Aliás, Sábado António Sanca confessa que sempre que a chuva começa a cair, não tem condições para se manter na cama, pelo que fica sentada até que a precipitação termine. Fez questão de levar o repórter do “Nô Pintcha” ao seu quarto para verificar a real situação.

Na verdade, constatámos in loco e confirmámos a realidade da situação ali vivida, até porque, aquando da nossa passagem pelo local, chovia  muito em Mansoa. Pudemos confirmar que o quarto da administradora se transforma “numa autêntica praia”. A varanda também apresenta as mesmas condições. A casa, com as janelas com os vidros todos partidos, permite a penetração da água e não oferece as mínimas condições de segurança.

Cidade desaparecida

 Em entrevista ao “Nô Pintcha”, a administradora afirma que quando se diz que outras cidades estão em estado de coma, Mansoa tende a desaparecer. “Os colonialistas construíram e deixaram edifícios bons e bonitos, mas, com o decorrer dos anos, estão todos parcialmente destruídos ou danificados. A esquadra da Polícia, o mercado, a sede do clube de futebol e outros estão em completo estado de ruína”, lamentou.

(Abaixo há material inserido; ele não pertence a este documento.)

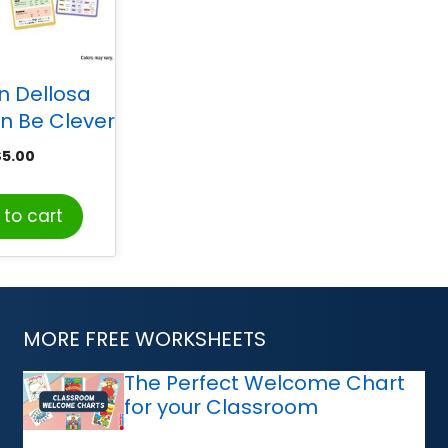
n Dellosa
n Be Clever
er Reading
$
5.00
g Tool Kit,
de 3-5
to cart
MORE FREE WORKSHEETS
The Perfect Welcome Chart
for your Classroom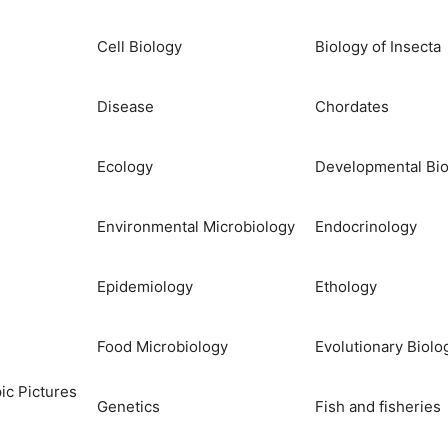
Cell Biology
Biology of Insecta
Disease
Chordates
Ecology
Developmental Bio
Environmental Microbiology
Endocrinology
Epidemiology
Ethology
Food Microbiology
Evolutionary Biolo
ic Pictures
Genetics
Fish and fisheries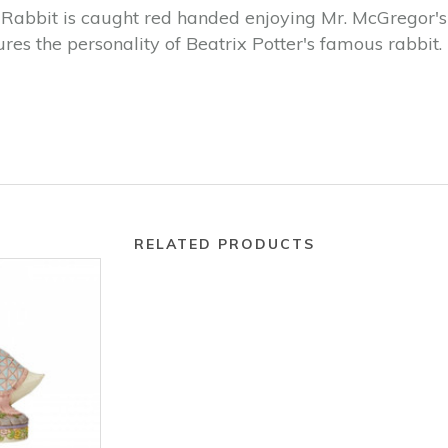
Rabbit is caught red handed enjoying Mr. McGregor's r
es the personality of Beatrix Potter's famous rabbit.
RELATED PRODUCTS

Disse que, às vezes, querem fazer algo mas veem-se impedidos de o fazer por falta de meios, numa cidade onde “tudo é prioridade”.

No entanto, Sábado Sanca anunciou a preparação de um projeto para a residência oficial do administrador, mas que o problema reside na dificuldade de encontrar um financiador. Segundo ela, a administração do setor não consegue obter receitas e o orçamento apresentado para a execução de tal obra situa-se na ordem dos 170 milhões de francos CFA.

As principais fontes de receita são os cacifos e a feira popular (lumo), sendo 50 por cento dessa receita a reverter para os cofres da sede regional. A verba restante destina-se ao pagamento de salários aos contratados, às despesas de limpeza e ao subsídio do administrador.

Não havendo receita suficiente para resolver todos esses assuntos, a administradora diz que já não recebe subsídios há mais de 11 meses, porque dá prioridade a outros trabalhos, apontando o exemplo da reparação do Comité de Estado.

Por outro lado, Sábado Armando Sanca disse que, desde que chegou a Mansoa, tem havido um bom relacionamento entre as autoridades locais e a população.

Confirmou a existência de roubo de gado e assaltos a residências privadas, onde os ladrões usam da técnica de perfurar paredes para o efeito.

A disputa de terras é outra coisa que se verifica na zona. Quando acontece, as autoridades tentam reconciliar as partes e fazê-las sentar à mesma mesa para ultrapassar a situação.

Outra preocupação das autoridades setoriais de Mansoa tem a ver com o derrube de árvores grandes, tais como bissilão e faroba para fins ligados a carvão. Nesse sentido, a administradora chamou a atenção às autoridades ligadas à Direção-Geral das Florestas a assumirem as suas responsabilidades.